== Provided records ==
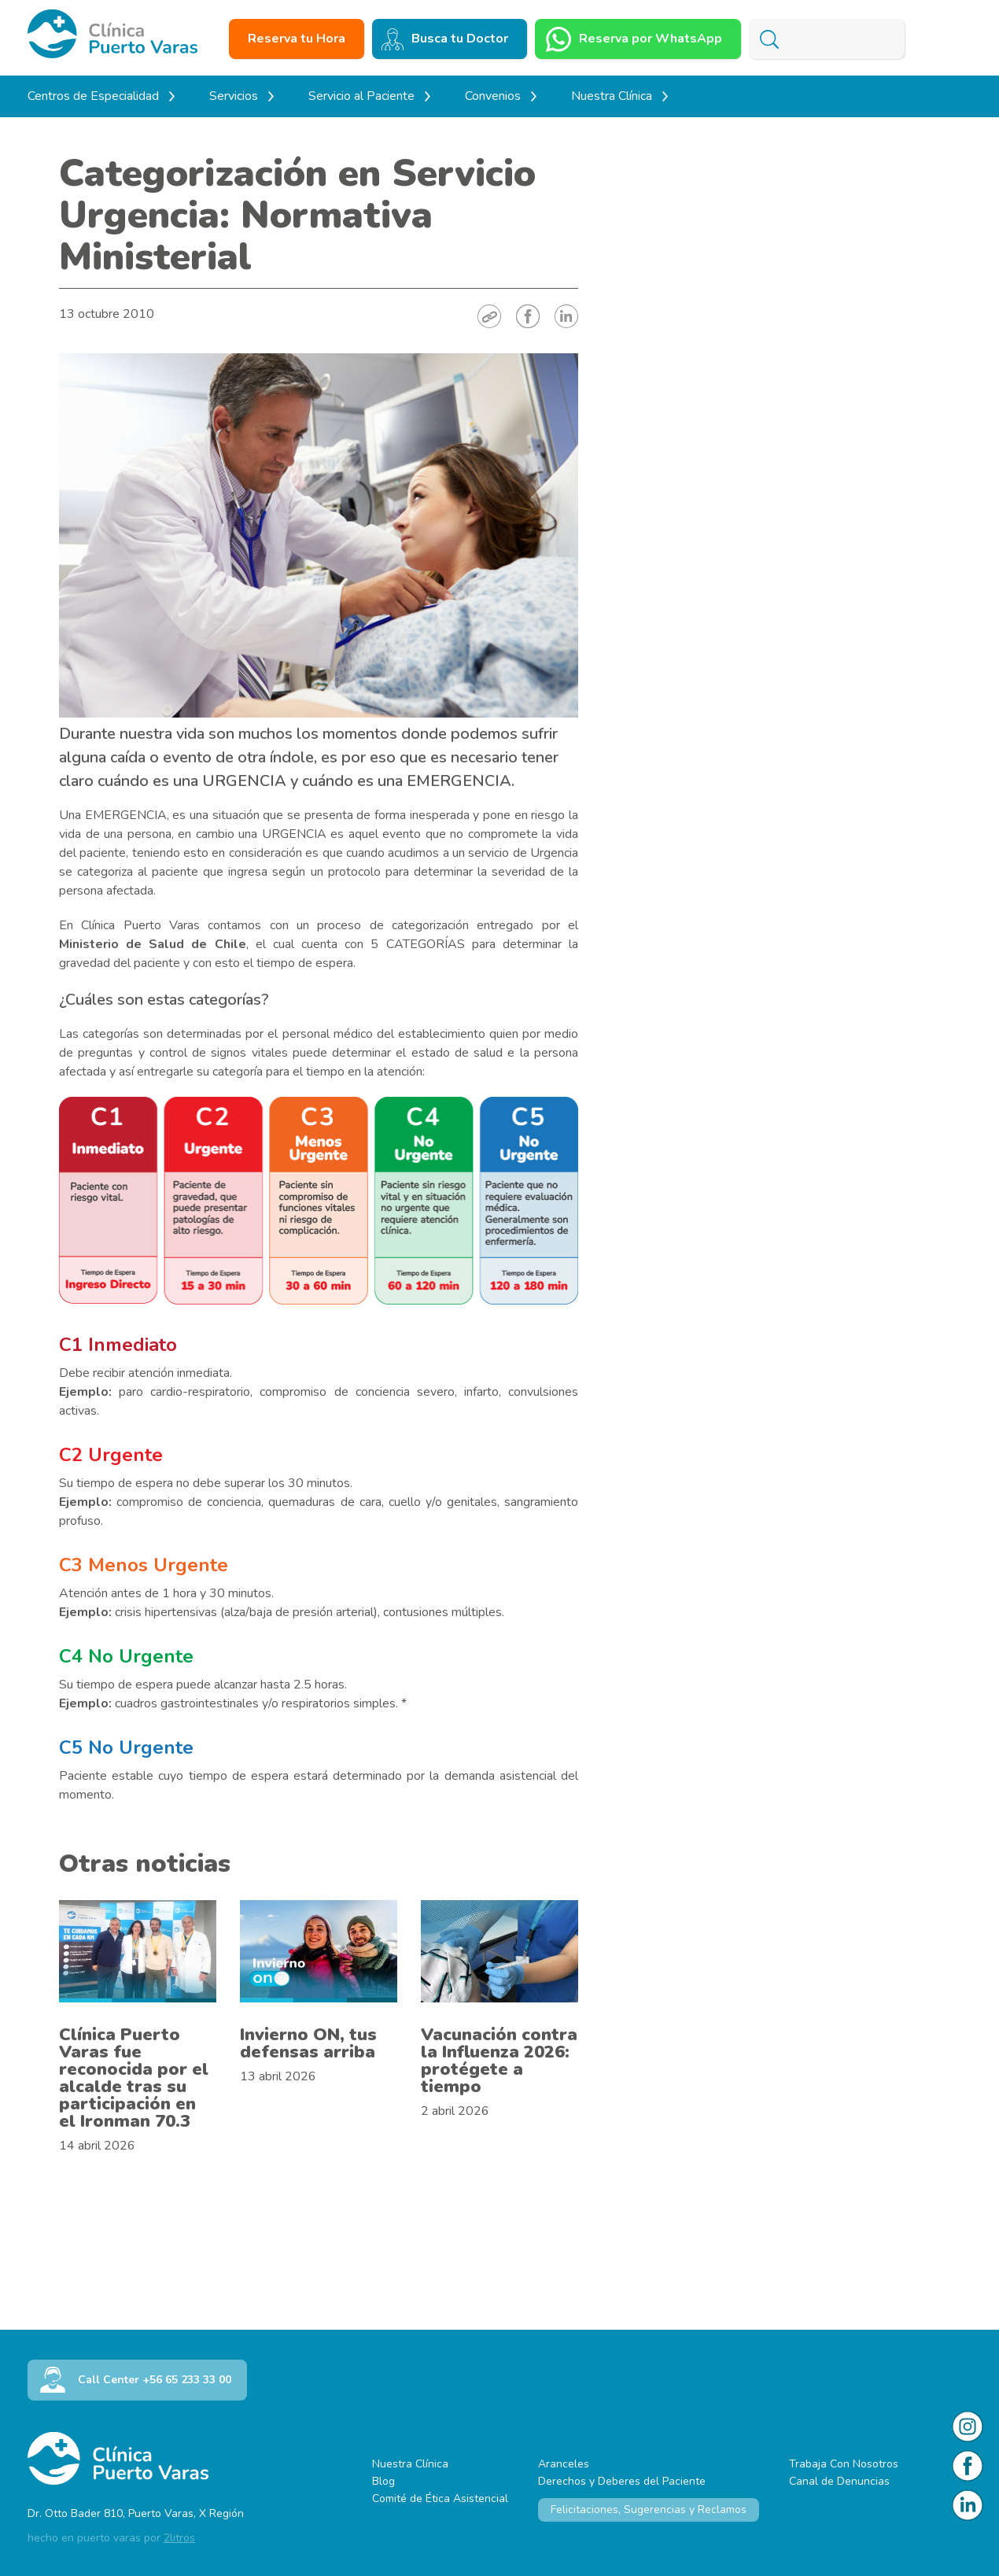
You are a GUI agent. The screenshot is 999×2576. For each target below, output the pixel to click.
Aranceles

==

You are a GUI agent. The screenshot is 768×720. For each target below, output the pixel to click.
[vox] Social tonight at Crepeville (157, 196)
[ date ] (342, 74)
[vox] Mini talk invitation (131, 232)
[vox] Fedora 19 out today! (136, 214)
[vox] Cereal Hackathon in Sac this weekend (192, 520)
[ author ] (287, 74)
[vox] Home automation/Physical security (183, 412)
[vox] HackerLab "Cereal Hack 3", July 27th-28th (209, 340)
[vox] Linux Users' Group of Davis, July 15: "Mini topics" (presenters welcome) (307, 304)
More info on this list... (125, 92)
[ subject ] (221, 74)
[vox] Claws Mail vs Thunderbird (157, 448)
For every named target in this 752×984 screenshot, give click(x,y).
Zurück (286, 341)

...

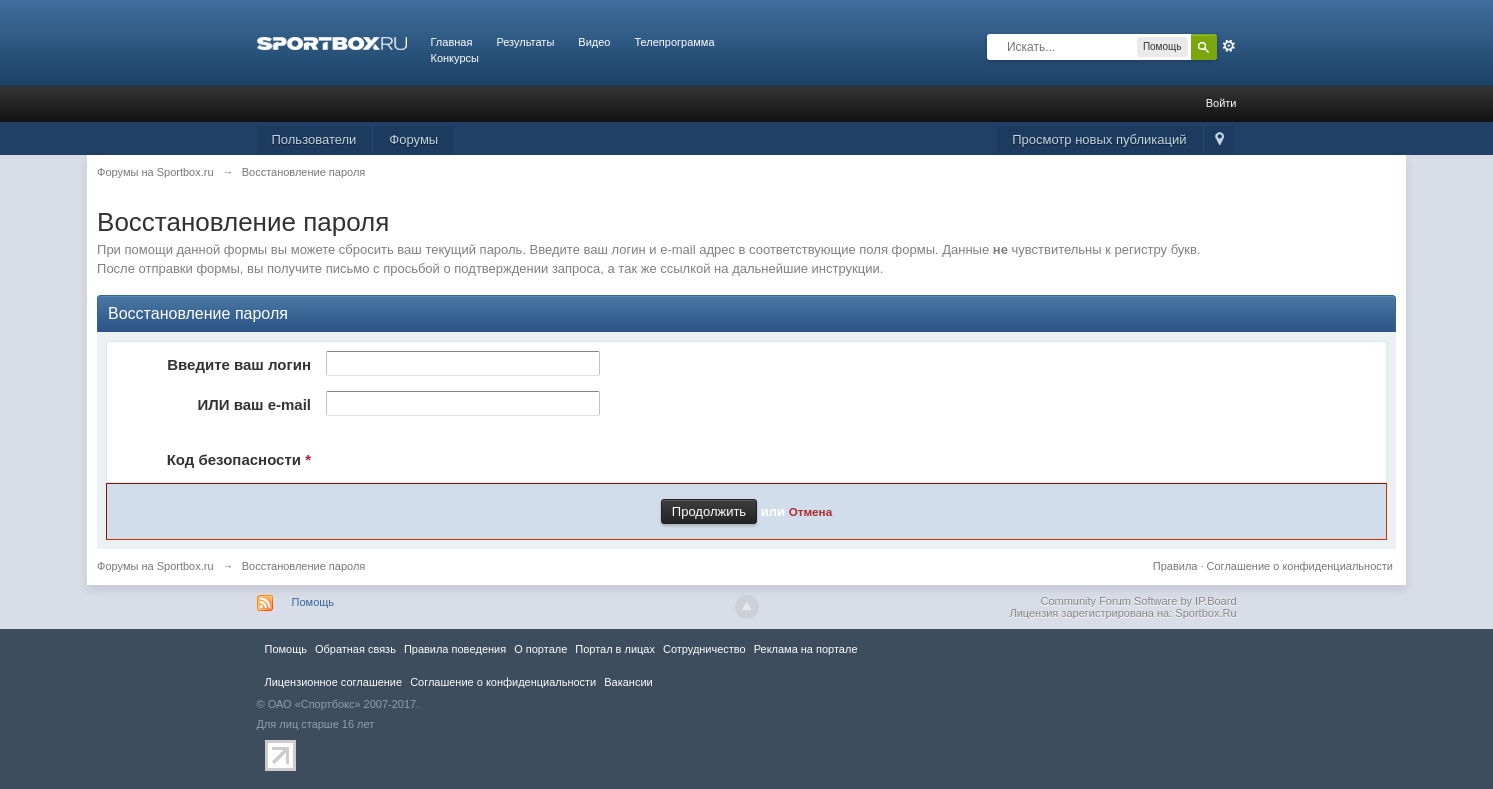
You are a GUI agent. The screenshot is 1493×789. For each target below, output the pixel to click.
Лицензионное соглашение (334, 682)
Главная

== Activity ==
Collect the lines of the data that carry the word "click".

== Solution to this task ==
You are a GUI agent. The screenshot is 999×2576. For each target below, output the pixel to click.
You are a GUI agent. The screenshot is 768×720. For each target below, output the pixel to click.
For every named target in this 752×984 screenshot, give click(x,y).
You are a GUI agent. The screenshot is 1493×789. For each target below, output the pixel to click.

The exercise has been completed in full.